TASK GOAL →
For the entries below, how many lines include the word "晾衣架安装"? Give the figure and nothing more.

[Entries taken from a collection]
..............................

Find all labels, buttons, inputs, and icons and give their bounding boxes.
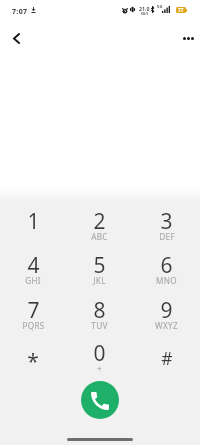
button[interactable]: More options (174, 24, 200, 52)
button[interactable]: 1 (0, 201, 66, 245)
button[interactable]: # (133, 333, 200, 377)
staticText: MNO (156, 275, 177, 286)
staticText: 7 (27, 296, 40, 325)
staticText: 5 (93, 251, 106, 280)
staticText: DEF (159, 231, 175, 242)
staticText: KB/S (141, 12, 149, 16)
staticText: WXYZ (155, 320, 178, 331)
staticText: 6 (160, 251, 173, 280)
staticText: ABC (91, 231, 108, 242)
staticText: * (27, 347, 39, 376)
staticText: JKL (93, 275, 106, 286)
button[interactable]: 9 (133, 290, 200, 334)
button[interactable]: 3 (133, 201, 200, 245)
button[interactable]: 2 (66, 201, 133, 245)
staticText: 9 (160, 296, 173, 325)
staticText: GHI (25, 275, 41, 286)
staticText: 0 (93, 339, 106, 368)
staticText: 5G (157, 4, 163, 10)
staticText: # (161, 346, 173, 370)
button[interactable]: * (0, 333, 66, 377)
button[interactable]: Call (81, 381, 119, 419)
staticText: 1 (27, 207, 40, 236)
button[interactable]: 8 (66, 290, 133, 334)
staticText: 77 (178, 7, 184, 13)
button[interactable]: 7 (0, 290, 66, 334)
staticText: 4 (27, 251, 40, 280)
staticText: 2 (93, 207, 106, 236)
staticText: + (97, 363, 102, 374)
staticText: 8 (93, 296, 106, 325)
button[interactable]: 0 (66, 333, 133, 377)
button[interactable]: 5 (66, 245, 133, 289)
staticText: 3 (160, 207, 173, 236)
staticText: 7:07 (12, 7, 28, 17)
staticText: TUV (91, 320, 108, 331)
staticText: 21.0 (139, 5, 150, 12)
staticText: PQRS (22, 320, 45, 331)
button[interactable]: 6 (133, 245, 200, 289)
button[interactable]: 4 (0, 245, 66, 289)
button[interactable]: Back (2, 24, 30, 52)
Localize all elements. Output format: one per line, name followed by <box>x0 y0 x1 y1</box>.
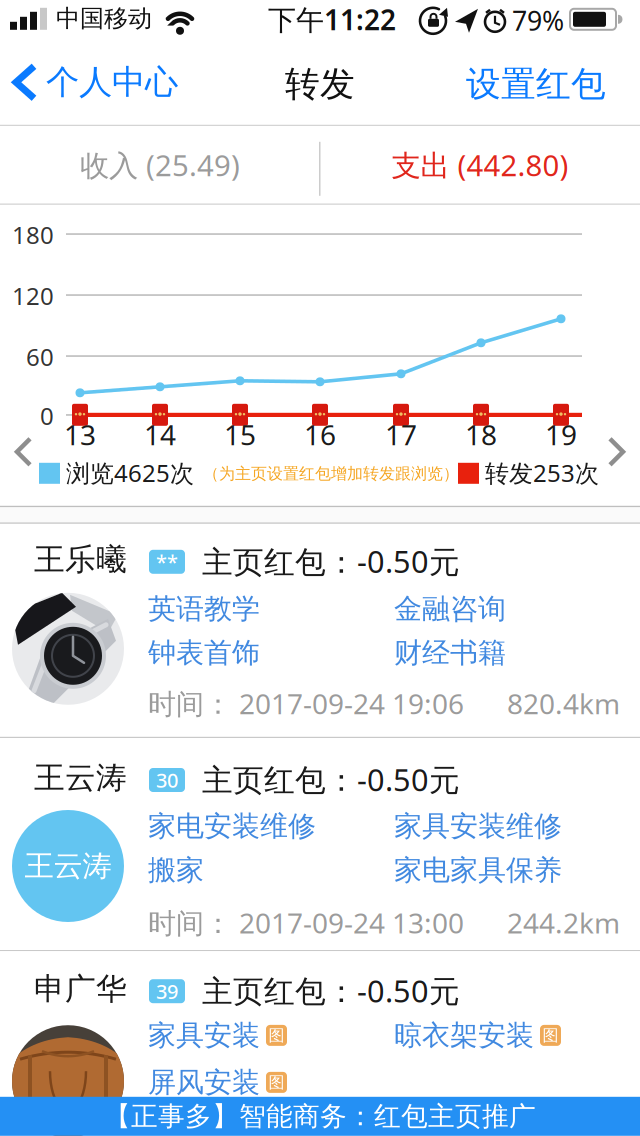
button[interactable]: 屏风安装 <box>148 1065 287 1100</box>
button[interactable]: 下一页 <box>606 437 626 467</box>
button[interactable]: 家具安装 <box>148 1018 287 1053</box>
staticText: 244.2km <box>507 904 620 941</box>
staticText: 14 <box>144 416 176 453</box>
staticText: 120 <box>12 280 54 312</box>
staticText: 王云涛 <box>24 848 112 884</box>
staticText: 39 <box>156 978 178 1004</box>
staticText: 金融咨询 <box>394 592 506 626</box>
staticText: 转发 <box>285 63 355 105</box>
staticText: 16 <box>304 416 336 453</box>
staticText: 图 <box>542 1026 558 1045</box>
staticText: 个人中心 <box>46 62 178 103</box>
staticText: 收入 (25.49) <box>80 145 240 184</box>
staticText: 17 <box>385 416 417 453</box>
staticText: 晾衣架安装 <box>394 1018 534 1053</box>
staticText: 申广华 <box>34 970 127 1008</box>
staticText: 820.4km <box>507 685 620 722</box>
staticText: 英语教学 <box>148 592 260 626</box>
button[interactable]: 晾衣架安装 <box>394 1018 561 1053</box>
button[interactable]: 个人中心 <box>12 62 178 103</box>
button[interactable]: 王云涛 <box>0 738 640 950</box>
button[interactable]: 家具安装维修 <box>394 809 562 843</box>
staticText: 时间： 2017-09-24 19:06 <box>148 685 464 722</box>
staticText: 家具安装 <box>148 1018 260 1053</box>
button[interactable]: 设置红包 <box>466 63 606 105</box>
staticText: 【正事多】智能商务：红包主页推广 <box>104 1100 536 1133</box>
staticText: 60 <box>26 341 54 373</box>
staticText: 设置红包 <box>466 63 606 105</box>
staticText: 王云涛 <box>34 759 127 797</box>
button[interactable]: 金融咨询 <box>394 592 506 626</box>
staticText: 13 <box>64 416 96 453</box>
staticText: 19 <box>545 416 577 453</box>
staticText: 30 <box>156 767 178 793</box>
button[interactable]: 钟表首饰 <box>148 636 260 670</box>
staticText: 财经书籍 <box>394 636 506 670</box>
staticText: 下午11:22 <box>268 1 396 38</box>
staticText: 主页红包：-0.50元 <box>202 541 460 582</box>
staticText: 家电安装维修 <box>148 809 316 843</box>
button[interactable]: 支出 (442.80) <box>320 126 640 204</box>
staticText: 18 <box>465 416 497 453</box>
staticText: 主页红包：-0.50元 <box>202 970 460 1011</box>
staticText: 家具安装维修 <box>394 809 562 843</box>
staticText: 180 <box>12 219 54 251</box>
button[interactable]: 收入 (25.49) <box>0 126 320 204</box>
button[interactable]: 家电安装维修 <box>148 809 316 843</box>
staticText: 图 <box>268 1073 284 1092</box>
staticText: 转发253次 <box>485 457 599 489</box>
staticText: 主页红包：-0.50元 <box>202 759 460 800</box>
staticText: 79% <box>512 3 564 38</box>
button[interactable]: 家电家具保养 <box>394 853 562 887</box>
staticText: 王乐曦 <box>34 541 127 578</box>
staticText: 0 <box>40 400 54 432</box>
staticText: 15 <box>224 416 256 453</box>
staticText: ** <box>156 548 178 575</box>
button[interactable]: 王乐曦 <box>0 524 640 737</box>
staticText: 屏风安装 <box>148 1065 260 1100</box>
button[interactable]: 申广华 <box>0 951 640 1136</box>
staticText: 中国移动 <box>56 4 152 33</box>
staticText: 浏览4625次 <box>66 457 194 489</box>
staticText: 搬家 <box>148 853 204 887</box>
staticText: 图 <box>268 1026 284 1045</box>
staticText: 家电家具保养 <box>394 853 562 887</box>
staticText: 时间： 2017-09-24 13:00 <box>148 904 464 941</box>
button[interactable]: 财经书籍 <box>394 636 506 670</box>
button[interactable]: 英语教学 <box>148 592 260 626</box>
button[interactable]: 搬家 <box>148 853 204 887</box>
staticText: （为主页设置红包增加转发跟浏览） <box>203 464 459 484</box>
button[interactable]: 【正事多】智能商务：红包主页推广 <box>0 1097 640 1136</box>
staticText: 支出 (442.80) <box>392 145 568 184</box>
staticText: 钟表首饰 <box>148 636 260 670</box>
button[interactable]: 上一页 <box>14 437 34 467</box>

..............................

OUTPUT FOR THIS TASK →
2